Hundreds of passengers were left stranded after all departing flights and more than 70 arriving flights were cancelled in the early evening. There were chaotic scenes inside the airport as thousands of demonstrators descended on the main terminal.

An abrupt decision by authorities to suspend flights was interpreted by protesters as a signal that riot police would soon attempt to clear the airport.

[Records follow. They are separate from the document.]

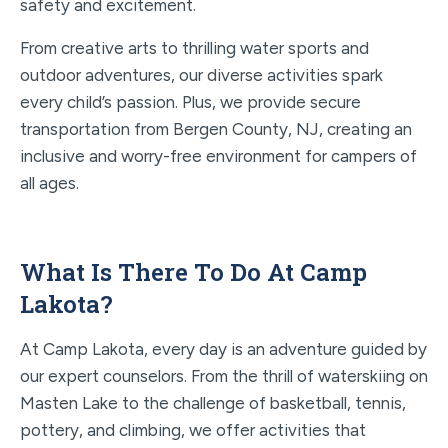
safety and excitement.
From creative arts to thrilling water sports and
outdoor adventures, our diverse activities spark
every child’s passion. Plus, we provide secure
transportation from Bergen County, NJ, creating an
inclusive and worry-free environment for campers of
all ages.
What Is There To Do At Camp
Lakota?
At Camp Lakota, every day is an adventure guided by
our expert counselors. From the thrill of waterskiing on
Masten Lake to the challenge of basketball, tennis,
pottery, and climbing, we offer activities that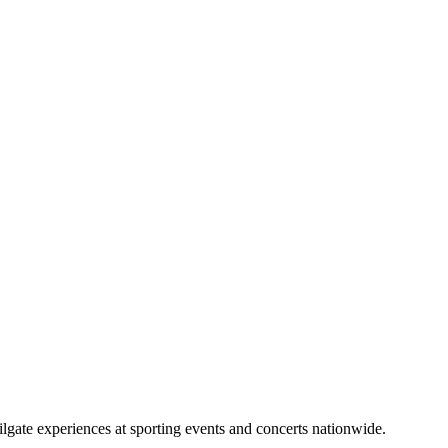
lgate experiences at sporting events and concerts nationwide.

Fearing a repeat of the violence that has characterised recent demonstrations, the majority of protesters began to leave, with many choosing to walk home along the highway.

The Airport Authority told the South China Morning Post that it wanted to have all flights back to normal during Tuesday.

“The AA will work closely with its business partners with a view to gradually resume normal airport operations as soon as possible.”

One of the world’s busiest airports was forced to cancel all flights after thousands of Hong Kong pro-democracy protesters crowded into the main terminal on Monday afternoon.

There are still a few hundred protesters at the airport, but their numbers have dwindled greatly as many people left in droves in the afternoon, some on buses and trains, others on foot to nearby locations, the newspaper said.

Monday’s mass demonstration was not the first to target the airport, with protest organisers viewing the international hub as a way to communicate their struggle with a global audience.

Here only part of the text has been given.